WHAT YOU SHOULD DO
Your copy should match the records below exactly, except for the pictures.

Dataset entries
# # #

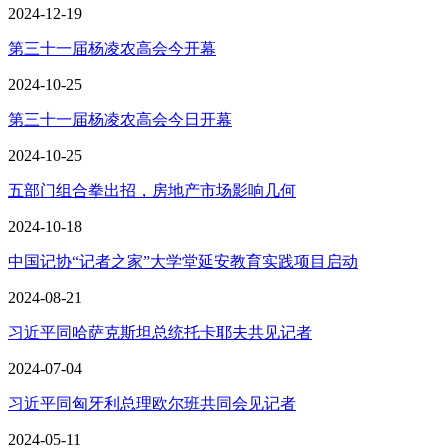
2024-12-19
第三十一届杨凌农高会今开幕
2024-10-25
第三十一届杨凌农高会今日开幕
2024-10-25
五部门组合拳出招，房地产市场影响几何
2024-10-18
中国记协“记者之家”大学堂延安教育实践项目启动
2024-08-21
习近平同哈萨克斯坦总统托卡耶夫共见记者
2024-07-04
习近平同匈牙利总理欧尔班共同会见记者
2024-05-11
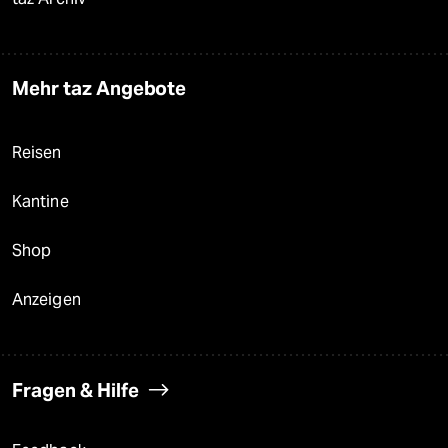
Mehr taz Angebote
Reisen
Kantine
Shop
Anzeigen
Fragen & Hilfe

# # #

WRITTEN RESPONSE
2024-12-19
第三十一届杨凌农高会今开幕
2024-10-25
第三十一届杨凌农高会今日开幕
2024-10-25
五部门组合拳出招，房地产市场影响几何
2024-10-18
中国记协“记者之家”大学堂延安教育实践项目启动
2024-08-21
习近平同哈萨克斯坦总统托卡耶夫共见记者
2024-07-04
习近平同匈牙利总理欧尔班共同会见记者
2024-05-11
Mehr taz Angebote
Reisen
Kantine
Shop
Anzeigen
Fragen & Hilfe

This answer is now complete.